Shapiro v. DOJ, No. 12-313, 2020 WL 5970640 (D.D.C. Oct. 8, 2020) (Howell, J.)
Shapiro v. DOJ, No. 12-313, 2020 WL 5970640 (D.D.C. Oct. 8, 2020) (Howell, J.)
Re: Eighty-three FOIA requests plaintiff submitted to both the FBI and ATF
Disposition: Denying plaintiff's motion for reconsideration of court's grant in part and denial in part of defendant's motion for summary judgment and denial of plaintiff's request for discovery
- Litigation Considerations: The court holds that "Plaintiff's failure to name which of the several possible bases for Rule 54(b) reconsideration applies to his case has a simple explanation – none of them apply." "Plaintiff does not point to any ''patent[ ] misunderst[anding]' on the part of the Court nor does he allege the Court committed an 'err[or] . . . in apprehension of the relevant issues.'" "He does not identify any 'significant change in the law or facts since' the Court's decision." "Moreover, there is no suggestion that the Court's opinion ventured 'outside the adversarial issues presented by the parties.'" "Instead, as detailed below, plaintiff's motion is a belated summary judgment surreply disguised as a Rule 54(b) motion."
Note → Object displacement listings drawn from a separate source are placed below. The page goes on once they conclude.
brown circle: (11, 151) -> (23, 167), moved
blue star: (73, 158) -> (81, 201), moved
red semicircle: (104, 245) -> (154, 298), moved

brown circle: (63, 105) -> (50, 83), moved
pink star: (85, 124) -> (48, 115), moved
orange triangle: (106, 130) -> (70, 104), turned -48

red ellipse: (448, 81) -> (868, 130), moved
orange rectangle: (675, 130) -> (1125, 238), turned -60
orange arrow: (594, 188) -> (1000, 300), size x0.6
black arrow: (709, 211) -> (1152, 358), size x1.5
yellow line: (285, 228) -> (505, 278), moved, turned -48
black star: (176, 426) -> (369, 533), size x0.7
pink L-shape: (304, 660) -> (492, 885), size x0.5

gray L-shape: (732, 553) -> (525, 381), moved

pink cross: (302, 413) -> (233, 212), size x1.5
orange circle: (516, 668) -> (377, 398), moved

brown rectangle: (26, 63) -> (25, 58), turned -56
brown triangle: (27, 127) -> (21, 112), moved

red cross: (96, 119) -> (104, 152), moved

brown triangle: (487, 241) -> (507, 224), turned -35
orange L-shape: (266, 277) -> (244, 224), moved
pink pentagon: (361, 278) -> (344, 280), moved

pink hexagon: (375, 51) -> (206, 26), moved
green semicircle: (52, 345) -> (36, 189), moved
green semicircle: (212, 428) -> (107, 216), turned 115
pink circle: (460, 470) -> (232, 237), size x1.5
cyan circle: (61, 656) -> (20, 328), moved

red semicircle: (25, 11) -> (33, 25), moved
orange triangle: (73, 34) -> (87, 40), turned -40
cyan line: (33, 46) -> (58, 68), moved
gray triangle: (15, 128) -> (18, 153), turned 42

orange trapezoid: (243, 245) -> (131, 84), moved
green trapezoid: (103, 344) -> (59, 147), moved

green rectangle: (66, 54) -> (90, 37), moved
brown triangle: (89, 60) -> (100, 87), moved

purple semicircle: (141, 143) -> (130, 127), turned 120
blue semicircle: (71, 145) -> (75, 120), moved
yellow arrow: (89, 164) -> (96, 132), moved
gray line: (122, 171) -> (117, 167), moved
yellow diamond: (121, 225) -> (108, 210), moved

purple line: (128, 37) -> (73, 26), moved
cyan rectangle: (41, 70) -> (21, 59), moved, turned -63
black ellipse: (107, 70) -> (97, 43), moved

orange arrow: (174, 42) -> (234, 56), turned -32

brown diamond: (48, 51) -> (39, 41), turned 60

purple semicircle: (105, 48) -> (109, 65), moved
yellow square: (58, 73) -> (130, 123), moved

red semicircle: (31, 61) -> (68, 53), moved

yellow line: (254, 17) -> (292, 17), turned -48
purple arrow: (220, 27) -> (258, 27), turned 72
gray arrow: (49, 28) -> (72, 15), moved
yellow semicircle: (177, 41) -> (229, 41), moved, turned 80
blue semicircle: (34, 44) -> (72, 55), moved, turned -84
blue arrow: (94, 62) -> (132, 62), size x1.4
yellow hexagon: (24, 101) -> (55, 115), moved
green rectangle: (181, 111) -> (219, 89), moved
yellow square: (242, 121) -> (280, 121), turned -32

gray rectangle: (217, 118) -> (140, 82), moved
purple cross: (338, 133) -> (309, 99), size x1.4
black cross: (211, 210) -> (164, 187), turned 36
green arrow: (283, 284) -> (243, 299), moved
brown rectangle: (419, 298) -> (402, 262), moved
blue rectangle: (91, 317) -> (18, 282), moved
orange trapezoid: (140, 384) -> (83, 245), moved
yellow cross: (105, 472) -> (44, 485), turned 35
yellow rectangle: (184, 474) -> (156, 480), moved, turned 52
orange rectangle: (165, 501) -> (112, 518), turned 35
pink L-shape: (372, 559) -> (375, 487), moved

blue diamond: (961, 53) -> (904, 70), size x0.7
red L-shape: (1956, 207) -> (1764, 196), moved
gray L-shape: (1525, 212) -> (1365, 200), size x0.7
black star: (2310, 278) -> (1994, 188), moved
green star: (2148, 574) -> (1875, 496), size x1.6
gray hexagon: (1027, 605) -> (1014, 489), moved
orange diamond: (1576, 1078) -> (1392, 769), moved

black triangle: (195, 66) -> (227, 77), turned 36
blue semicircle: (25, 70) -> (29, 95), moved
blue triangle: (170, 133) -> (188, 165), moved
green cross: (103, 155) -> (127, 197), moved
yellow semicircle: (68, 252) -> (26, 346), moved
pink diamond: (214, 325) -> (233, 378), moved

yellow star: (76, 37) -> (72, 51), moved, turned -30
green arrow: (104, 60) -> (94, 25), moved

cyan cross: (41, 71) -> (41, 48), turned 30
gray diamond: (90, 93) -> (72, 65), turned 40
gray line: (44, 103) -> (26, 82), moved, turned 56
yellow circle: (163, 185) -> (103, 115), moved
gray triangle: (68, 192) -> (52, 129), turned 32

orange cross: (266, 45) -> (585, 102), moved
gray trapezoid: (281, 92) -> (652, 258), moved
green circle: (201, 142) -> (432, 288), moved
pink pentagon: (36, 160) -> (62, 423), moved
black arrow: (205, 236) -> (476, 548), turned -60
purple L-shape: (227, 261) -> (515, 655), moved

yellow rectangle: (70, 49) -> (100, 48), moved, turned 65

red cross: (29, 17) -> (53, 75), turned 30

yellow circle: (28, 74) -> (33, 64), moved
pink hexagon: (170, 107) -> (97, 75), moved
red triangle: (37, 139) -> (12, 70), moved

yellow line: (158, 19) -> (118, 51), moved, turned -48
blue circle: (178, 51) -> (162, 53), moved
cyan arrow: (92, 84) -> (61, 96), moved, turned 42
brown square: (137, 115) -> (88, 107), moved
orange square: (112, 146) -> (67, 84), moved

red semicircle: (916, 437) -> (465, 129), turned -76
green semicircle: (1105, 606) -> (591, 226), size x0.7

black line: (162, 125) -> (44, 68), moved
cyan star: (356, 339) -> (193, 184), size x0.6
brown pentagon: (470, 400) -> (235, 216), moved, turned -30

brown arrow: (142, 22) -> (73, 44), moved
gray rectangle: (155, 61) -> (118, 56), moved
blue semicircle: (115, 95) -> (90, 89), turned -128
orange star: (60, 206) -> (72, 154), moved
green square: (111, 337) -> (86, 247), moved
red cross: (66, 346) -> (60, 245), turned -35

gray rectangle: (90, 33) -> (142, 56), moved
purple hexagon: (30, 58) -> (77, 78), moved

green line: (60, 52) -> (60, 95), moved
Substantively, the court finds that "[a]s explained in the July 2, 2020 Memorandum Opinion, plaintiff's conclusory statement that the pages identified in his Addendum contained redactions of the names of individuals for whom he submitted a privacy waiver was not enough to show that Exemption 7(C) had been improperly applied." "For one, plaintiff did 'not explain how he' purported to 'know[ ] that the challenged redactions related to individuals for whom he submitted privacy waivers.'" "'Second,' he had not 'attached the privacy waivers in question to his cross-motion for summary judgment,' meaning 'whether the waiver' actually 'extended to the information redacted' could not be determined." "Plaintiff's motion for reconsideration does not point to any changed legal or factual circumstances that would alter that conclusion." "Instead, as described below, his motion attempts to bolster the argument he already made with respect to privacy waivers by submitting additional materials he had ample opportunity to provide on the first go-around." "Specifically, he attempts to rectify one of the deficiencies identified by the Court by filing the privacy waivers of ten individuals he apparently had submitted alongside his FOIA requests." "He did not, however, attempt to rectify the other deficiency: again, he provided no argument as to why he believes that the names of those ten individuals were hidden behind the redactions on the page numbers he had identified." "One thing is abundantly clear from plaintiff’s recent filings . . . : there is nothing 'new' about his argument."
Finally, the court notes that "in light of the fact that DOJ has chosen to release all of the records this Court found were improperly withheld rather than make a renewed motion for summary judgment, no dispute remains for judicial resolution."